▶ How to complete this task: No record may be left out; print them all verbatim.

Dataset entries
────────────────────

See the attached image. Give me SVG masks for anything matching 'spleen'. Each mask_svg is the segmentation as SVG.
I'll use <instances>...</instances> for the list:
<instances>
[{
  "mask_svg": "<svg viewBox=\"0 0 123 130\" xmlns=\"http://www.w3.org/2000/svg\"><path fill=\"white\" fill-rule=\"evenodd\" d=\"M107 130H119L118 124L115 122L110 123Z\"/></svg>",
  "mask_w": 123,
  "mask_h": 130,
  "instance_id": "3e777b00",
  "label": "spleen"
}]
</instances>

────────────────────

▶ Answer:
See the attached image. Give me SVG masks for anything matching 'spleen'. Each mask_svg is the segmentation as SVG.
I'll use <instances>...</instances> for the list:
<instances>
[{
  "mask_svg": "<svg viewBox=\"0 0 123 130\" xmlns=\"http://www.w3.org/2000/svg\"><path fill=\"white\" fill-rule=\"evenodd\" d=\"M107 130H119L118 124L115 122L110 123Z\"/></svg>",
  "mask_w": 123,
  "mask_h": 130,
  "instance_id": "3e777b00",
  "label": "spleen"
}]
</instances>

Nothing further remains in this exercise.